# 3 year old hedgie



## TimmG (Jun 10, 2012)

Hello,
My name is Timm and I am new to the forums but not new to Hedgehogs. I adopted Mimi on 07/03/09. Her birth was 05/01/09. She is now 3 and doing fine. I have read lots of posts on here, but most of the ones concerning behavior are related to 11 weeks-12 months. I have just accepted the fact that Mimi does not like interaction. Even when I first adopted her up to the year mark I held her daily, and to no avail. My friend an I are each considering adopting a hedgehog and I was wondering in what ways could I handle Mimi to get her more accustomed to being in the same room as another. Or since they will be in separate cages will it not matter? As of now I try to hold Mimi 2 times a week and I bathe her bi-weekly with a clipping tri-weekly. _I don't hold her so little because I don't want to, I hold her so little because that is what she wants. She despises being touched in any way _ Any helpful comments will be appreciated.


----------



## HedgieGirl519 (Oct 21, 2011)

You need to be holding her for *at least* 30 minutes each day. She won't become socialized without it. If you don't hold her because she "doesn't want you to", you are teaching her that it's okay to ball up, humph, etc.

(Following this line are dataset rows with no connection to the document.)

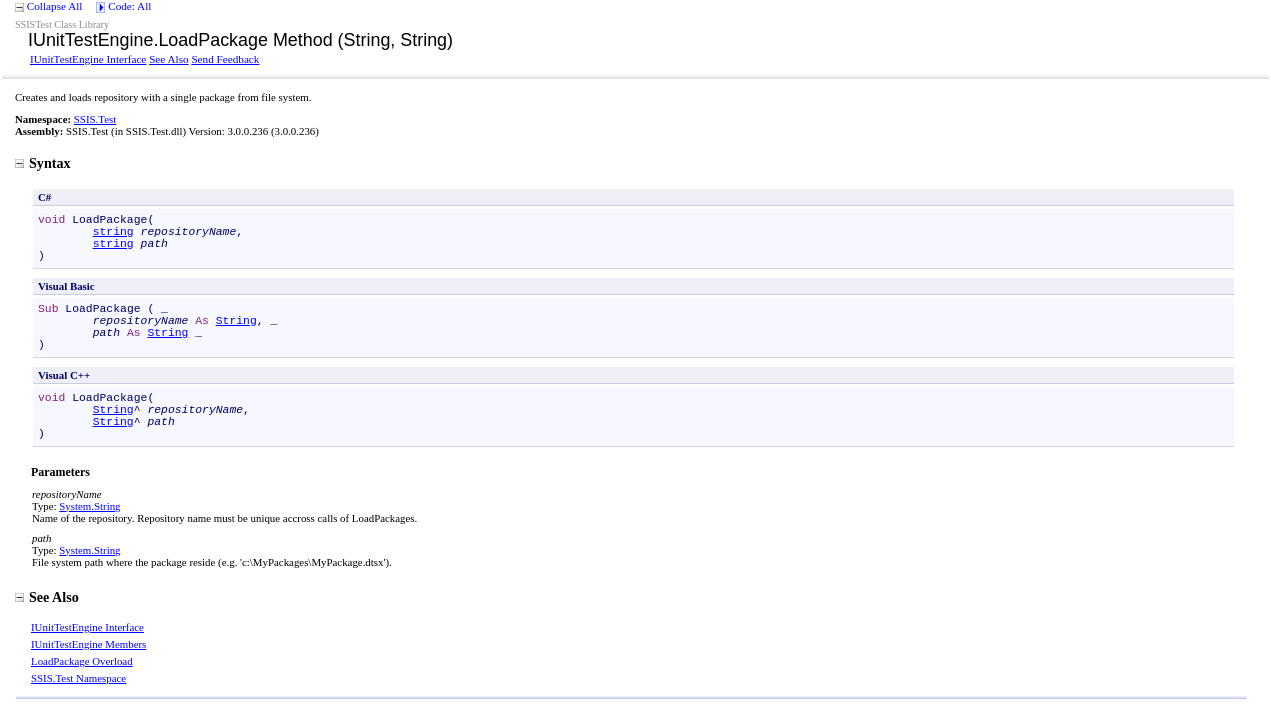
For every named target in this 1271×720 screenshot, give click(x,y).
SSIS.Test (95, 119)
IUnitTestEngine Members (88, 644)
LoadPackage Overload (82, 661)
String (236, 321)
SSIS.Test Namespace (78, 678)
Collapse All (55, 6)
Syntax (43, 163)
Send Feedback (225, 59)
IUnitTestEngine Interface (88, 59)
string (113, 232)
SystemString (89, 506)
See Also (168, 59)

She will be okay being in the same room as another hedgehog, just not the same cage.

As for baths, I hope you aren't giving her a full bath twice a week. If you are, that is way to much. You should only be giving foot baths bi-weekly. Full baths dry out their skin, which is already dry.

By clipping, do you mean you are you clipping her nails 3 times a week?


----------



## TimmG (Jun 10, 2012)

Clipping her nails Tri-weekly. It means once every 3 weeks. And foot baths. The whole socializing thing....Her *personality* is "Hermit" I held her daily for I don't know how long for a whole year. She just didn't, and doesn't like to be held. She is not an adventurer either. She just wants to be left alone. And I accepted that fact. She likes to be left alone, and she does not want to have anything to do with anything but her wheel, food, and sleep. That wont change. And its not like I don't hold her. I do. I just don't do it as much as I used to because she doesn't like it.


----------



## Nancy (Aug 22, 2008)

You aren't doing anything wrong. Some hedgehogs want nothing to do with being handled or touched in any way. Some of them, although they don't want to ever be touched, will be fine if left to explore on their own and that includes walking on their human as long as it's hands off. Others want no contact what so ever and all the handling in the world is not going to make a difference, in fact, with some, the more we try, the worse they get. 

Some are scared of the world and handling will make a difference with them. They are more likely to be rescues/rehomes and once comfortable in their new home will relax. You've had her from a baby so obviously that is not her issue and it's her personality.

Some touchy hogs love a routine and with a routine they do better and tolerate more. Some do far better when only handled a couple times a week. It's almost as if they realize they only have to suffer through being touched every few days. :lol: 

I've had a couple of hermit types that through treats became slightly more social, although never came to enjoy being touched. What I would do is set a treat in their bed each night for about a week. Then I'd start leaving the treat just at the edge of their bed. After a while, I'd move the treat so it was just a bit outside of their bed and over time would gradually move it closer and closer to the bars of the cage. I got one girl to come to the bars of the cage and wait for her treat. She still didn't want to be touched but with the bars between us, she became very social. 

Mimi won't care in the least if there is another hedgehog in the same room as her.


----------



## TimmG (Jun 10, 2012)

Nancy said:


> You aren't doing anything wrong. Some hedgehogs want nothing to do with being handled or touched in any way. Some of them, although they don't want to ever be touched, will be fine if left to explore on their own and that includes walking on their human as long as it's hands off. Others want no contact what so ever and all the handling in the world is not going to make a difference, in fact, with some, the more we try, the worse they get.
> 
> Some are scared of the world and handling will make a difference with them. They are more likely to be rescues/rehomes and once comfortable in their new home will relax. You've had her from a baby so obviously that is not her issue and it's her personality.
> 
> ...


Thank you for your advice.


----------